Güzel Tehlike, Michel Foucault’nun Claude Bonnefoy ile 1968 yaz ve sonbaharında yapılmış röportajlarından oluşan, ince bir kitap. “Yayımlayanın Notu”na bakıldığı zaman, röportajın önceleri kitap olarak yayımlanmasının düşünüldüğü, lakin daha sonra bu fikirden vazgeçildiği belirtiliyor. Fransız okuyucu ile ilk olarak 2011 yılında buluşan çalışma, Türkçeye 2013 yılında çevrildi.

Röportaj, bir nevi ‘Foucault’ya giriş’ metni olarak okunabilir çünkü röportaj boyunca gerek kitaplarından, gerek dil ve söylemin ne olduğuna, nasıl işlediğine dair son derece açıklayıcı bir dil kullanıyor Foucault. Daha söyleşinin başlangıcında Bonnefoy tarafından sorulan “... söyleşi dediğimiz türe karşı nasıl bakıyorsunuz?” (s. 25) sorusuna Foucault’nun verdiği yanıt, söylem ve iktidar üzerine önemli bir itirafı da içeriyor.
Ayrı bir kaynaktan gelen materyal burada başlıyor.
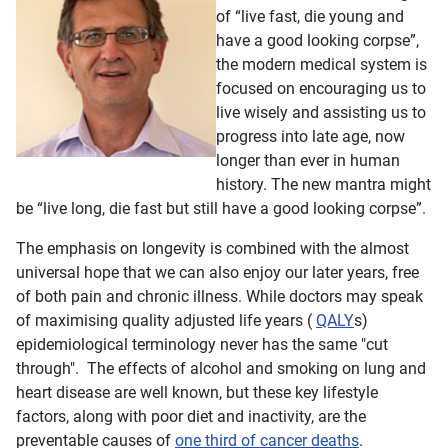
of “live fast, die young and
have a good looking corpse”,
the modern medical system is
focused on encouraging us to
live wisely and assisting us to
progress into late age, now
longer than ever in human
history. The new mantra might
be “live long, die fast but still have a good looking corpse”.
The emphasis on longevity is combined with the almost
universal hope tha
t we can also enjoy our later years, free
of both pain and chronic illness. While doctors may speak
of maximising quality adjusted life years (
QALY
s)
epidemiological terminology never has the same "cut
through". The effects of alcohol and smoking on lung and
heart disease are well known, but these key lifestyle
factors, along with poor diet and inactivity, are the
preventable causes of
one third of cancer deaths
.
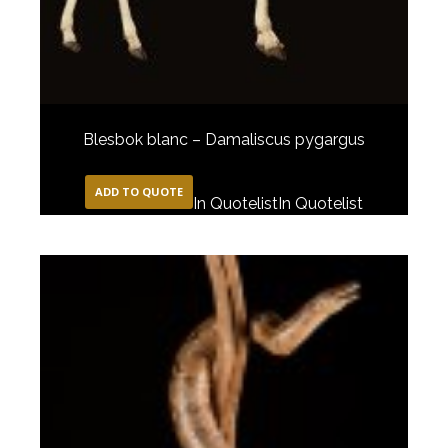
Blesbok blanc – Damaliscus pygargus
ADD TO QUOTE
In Quotelist
In Quotelist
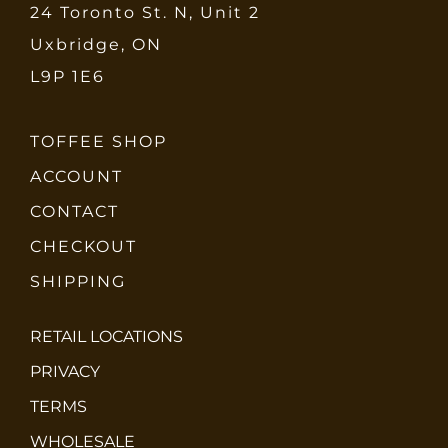
24 Toronto St. N, Unit 2
Uxbridge, ON
L9P 1E6
TOFFEE SHOP
ACCOUNT
CONTACT
CHECKOUT
SHIPPING
RETAIL LOCATIONS
PRIVACY
TERMS
WHOLESALE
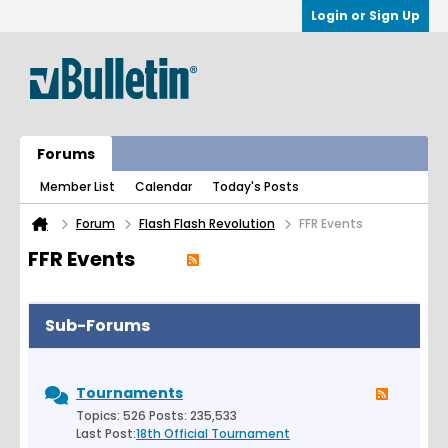
Login or Sign Up
Forums
Member List
Calendar
Today's Posts
Forum
Flash Flash Revolution
FFR Events
FFR Events
Sub-Forums
Tournaments
Topics: 526 Posts: 235,533
Last Post:
18th Official Tournament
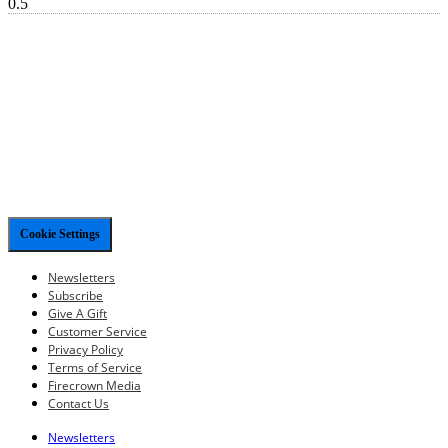
Cookie Settings
Newsletters
Subscribe
Give A Gift
Customer Service
Privacy Policy
Terms of Service
Firecrown Media
Contact Us
Newsletters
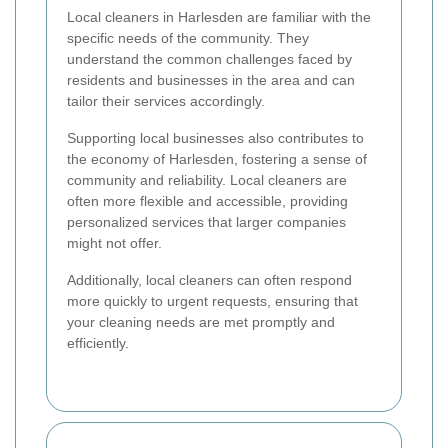
Local cleaners in Harlesden are familiar with the
specific needs of the community. They
understand the common challenges faced by
residents and businesses in the area and can
tailor their services accordingly.
Supporting local businesses also contributes to
the economy of Harlesden, fostering a sense of
community and reliability. Local cleaners are
often more flexible and accessible, providing
personalized services that larger companies
might not offer.
Additionally, local cleaners can often respond
more quickly to urgent requests, ensuring that
your cleaning needs are met promptly and
efficiently.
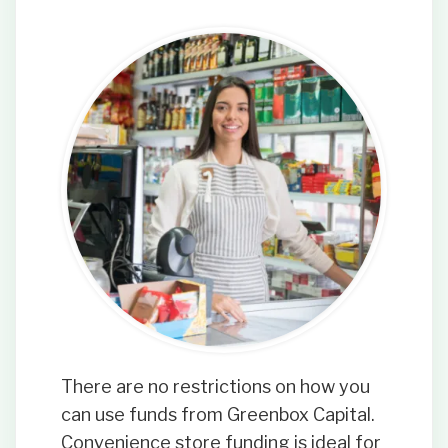
There are no restrictions on how you
can use funds from Greenbox Capital.
Convenience store funding is ideal for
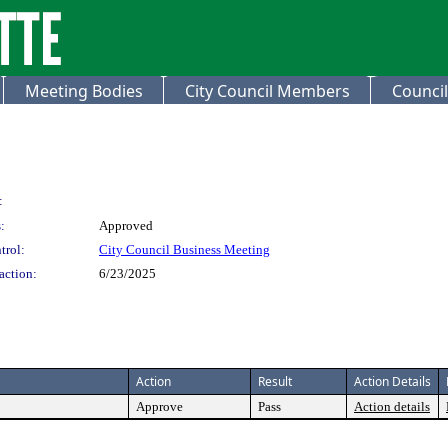
Meeting Bodies
City Council Members
Council
:
:
Approved
trol:
City Council Business Meeting
action:
6/23/2025
Action
Result
Action Details
Approve
Pass
Action details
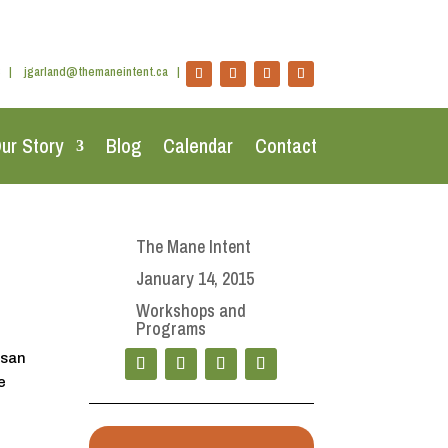
|
jgarland@themaneintent.ca
|
ur Story
Blog
Calendar
Contact
The Mane Intent
January 14, 2015
Workshops and
Programs
usan
e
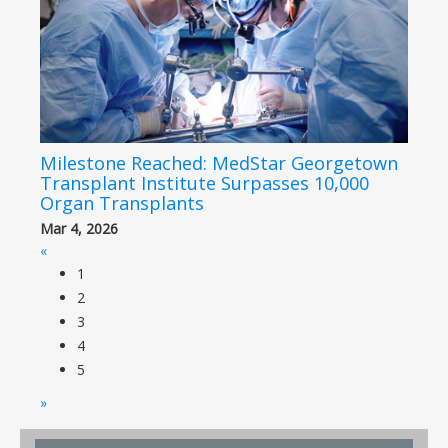
Milestone Reached: MedStar Georgetown
Transplant Institute Surpasses 10,000
Organ Transplants
Mar 4, 2026
«
1
2
3
4
5
»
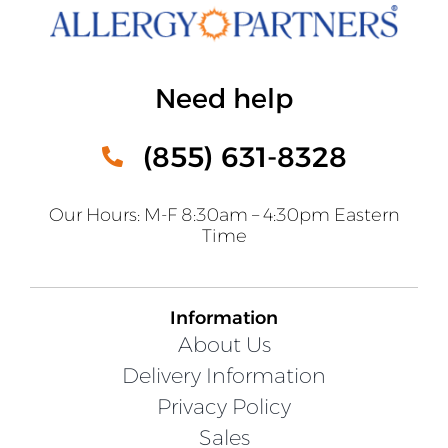
Need help
(855) 631-8328
Our Hours: M-F 8:30am – 4:30pm Eastern
Time
Information
About Us
Delivery Information
Privacy Policy
Sales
Röportajın kendisini heyecanlandırdığını belirten Foucault, buna sebep olarak da üniversitede çalışan birisi olarak ‘statüye bağlı birtakım söz biçimlerinden faydalandığı’nın altını çiziyor, ki bu da kendisin sürekli yaptığı, iktidar ve iktidar ilişkileri üzerine okunması gereken önemli bir nokta. Hayatının önemli bir kısmını yazıya adayan birisi olarak söylemiş olduğu “Yazıya karşı neredeyse ahlaki bir güvensizliğim olmuştur hep” (s. 28) sözüne rağmen, “Sonuçta tek gerçek vatan, insanın ayağını basabileceği tek toprak, başını sokabileceği, sığınabileceği tek ev çocukluğundan itibaren öğrendiği dildir” (s. 30) demek suretiyle, konuşma ve yazma arasındaki o ‘tehlikeli tılsım’dan bahsetmekten geri kalmaz.
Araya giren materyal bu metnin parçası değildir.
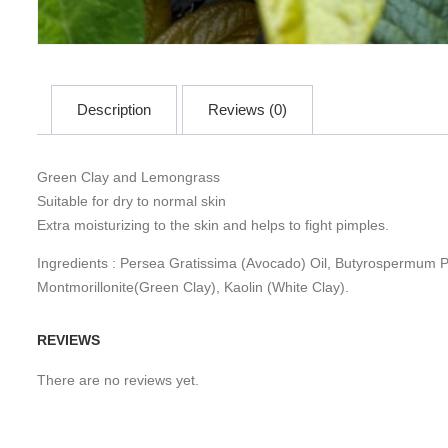
Description
Reviews (0)
Green Clay and Lemongrass
Suitable for dry to normal skin
Extra moisturizing to the skin and helps to fight pimples.
Ingredients : Persea Gratissima (Avocado) Oil, Butyrospermum Pa
Montmorillonite(Green Clay), Kaolin (White Clay).
REVIEWS
There are no reviews yet.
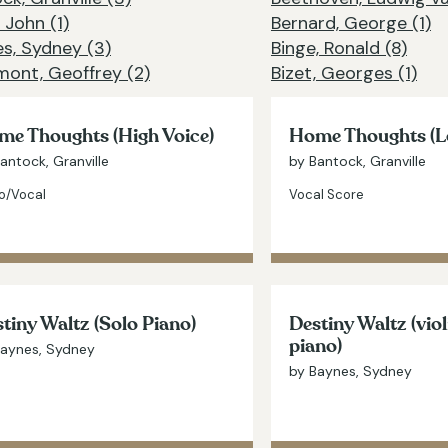
 John (1)
Bernard, George (1)
s, Sydney (3)
Binge, Ronald (8)
ont, Geoffrey (2)
Bizet, Georges (1)
e Thoughts (High Voice)
Home Thoughts (L
antock, Granville
by Bantock, Granville
o/Vocal
Vocal Score
tiny Waltz (Solo Piano)
Destiny Waltz (vio
piano)
Baynes, Sydney
by Baynes, Sydney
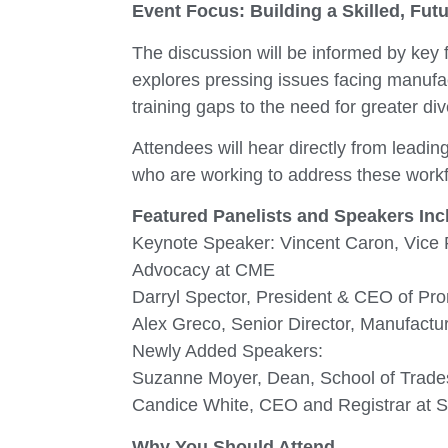
Event Focus: Building a Skilled, Fu
The discussion will be informed by key
explores pressing issues facing manufa
training gaps to the need for greater dive
Attendees will hear directly from lead
who are working to address these workf
Featured Panelists and Speakers Inc
Keynote Speaker: Vincent Caron, Vice
Advocacy at CME
Darryl Spector, President & CEO of Pr
Alex Greco, Senior Director, Manufac
Newly Added Speakers:
Suzanne Moyer, Dean, School of Trade
Candice White, CEO and Registrar at Sk
Why You Should Attend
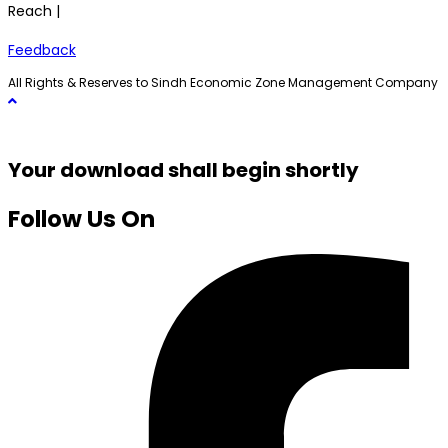
Reach |
Feedback
All Rights & Reserves to Sindh Economic Zone Management Company
Your download shall begin shortly
Follow Us On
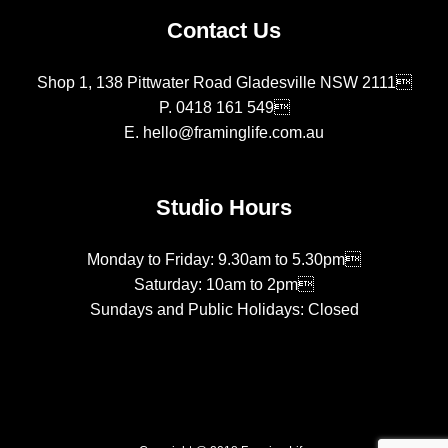
Contact Us
Shop 1, 138 Pittwater Road Gladesville NSW 2111
P.
0418 161 549
E.
hello@framinglife.com.au
Studio Hours
Monday to Friday: 9.30am to 5.30pm
Saturday: 10am to 2pm
Sundays and Public Holidays: Closed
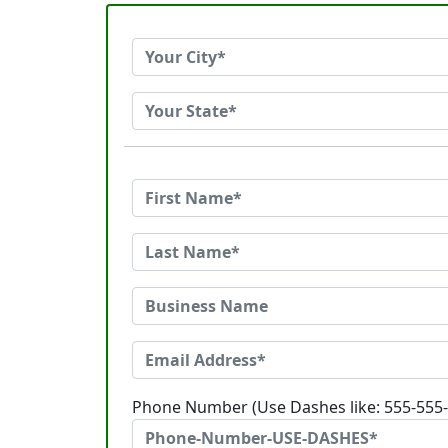
Phone Number (Use Dashes like: 555-555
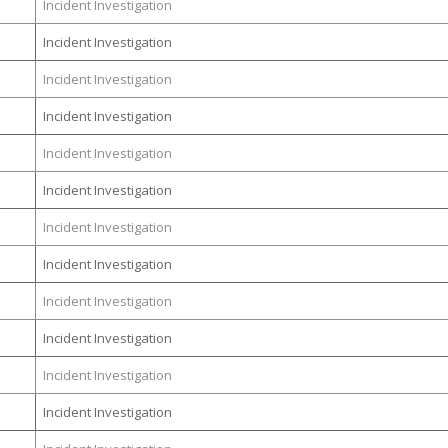
Incident Investigation
Incident Investigation
Incident Investigation
Incident Investigation
Incident Investigation
Incident Investigation
Incident Investigation
Incident Investigation
Incident Investigation
Incident Investigation
Incident Investigation
Incident Investigation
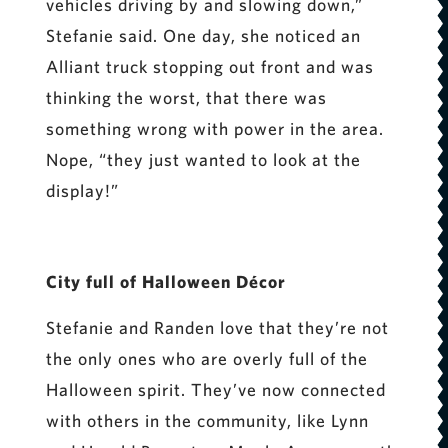
vehicles driving by and slowing down,”
Stefanie said. One day, she noticed an
Alliant truck stopping out front and was
thinking the worst, that there was
something wrong with power in the area.
Nope, “they just wanted to look at the
display!”
City full of Halloween Décor
Stefanie and Randen love that they’re not
the only ones who are overly full of the
Halloween spirit. They’ve now connected
with others in the community, like Lynn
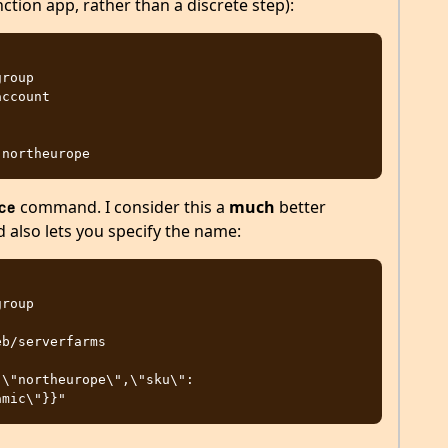
nction app, rather than a discrete step):
command. I consider this a
much
better
ce
d also lets you specify the name:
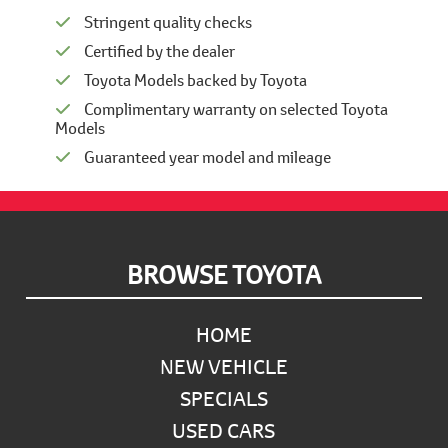
Stringent quality checks
Certified by the dealer
Toyota Models backed by Toyota
Complimentary warranty on selected Toyota
Models
Guaranteed year model and mileage
Footer
BROWSE TOYOTA
HOME
NEW VEHICLE
SPECIALS
USED CARS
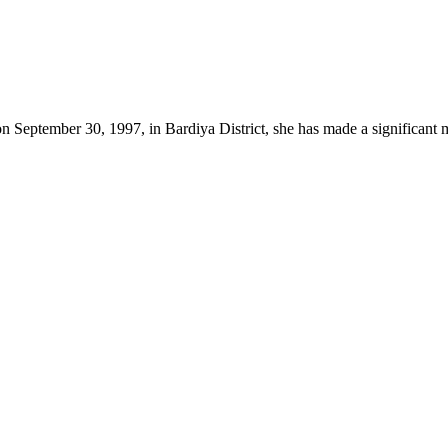
on September 30, 1997, in Bardiya District, she has made a significant 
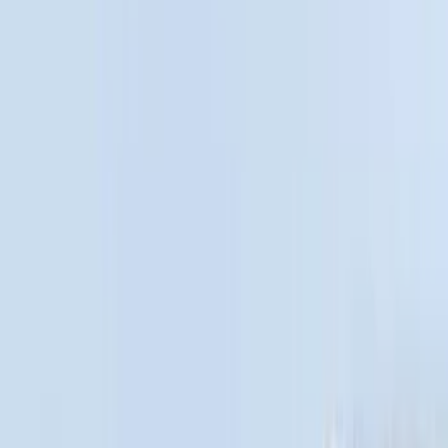
Real Truck Advantage
(
54
)
Putco
(
15
)
Husky Liners
(
10
)
Show More
Bed Size
5.5
(
6
)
Söyleşinin ilerleyen safhalarında söylemin ne olduğu ve nasıl var olduğunu açıklayan Foucault, yine yazmak eyleminin önemine vurgu yapıyor. Eserlerinin çoğunun geçmişe ait olmalarının sebebi sorusuna verdiği yanıtta ilk olarak “şimdi’den söz etmek her zaman için bana zor gelmiştir” (s. 36) derken, daha sonra ise “Geçmişle ilgileniyorsam yeniden yaşatmak için değil, ölü olduğu için ilgileniyorum” (s. 36) demek suretiyle aslında kendince teşhiste bulunduğunu, “... ölmüş olanın hakikatini neşterle bile olsa gün ışığına çıkarmakan” ibaret bir çaba yürüttüğünü belirtiyor. Röportaj boyunca çalışmaları üzerinden başka konulara geçen Foucault, bu söyleşiyi neden kabul ettiğini “... tam da alıştığım dilin ipliklerini sökmek için, o dili normalde kendini sunduğundan farklı bir kılıkta sunmak için ettim” (s. 43) sözleri ile ifade ediyor. Böylece, Bonnefoy’un yapmış olduğu söyleşi, bir yandan Foucault’nun neden yazdığı, eserlerini hangi sebepler ile oluşturduğu noktalarında bizlere ışık tutarken, diğer yandan ise bir yazar olarak Foucault’nun dil ve yazma üzerine düşüncelerini akademik olmayan bir dille, kendi deyimiyle söylenecek olunduğu takdirde ‘statüye bağlı birtakım söz biçimlerinden faydalanmadan’ okuma fırsatı sunuyor bizlere. Belki de bu yüzden bir ‘tehlike’ var, güzel bir tehlike...

 

* Michel Foucault. Güzel Tehlike. Söyleşi: Claude Bonnefoy. Çev. Savaş Kılıç. İstanbul: Metis Yayınları, 2013, 60 sayfa.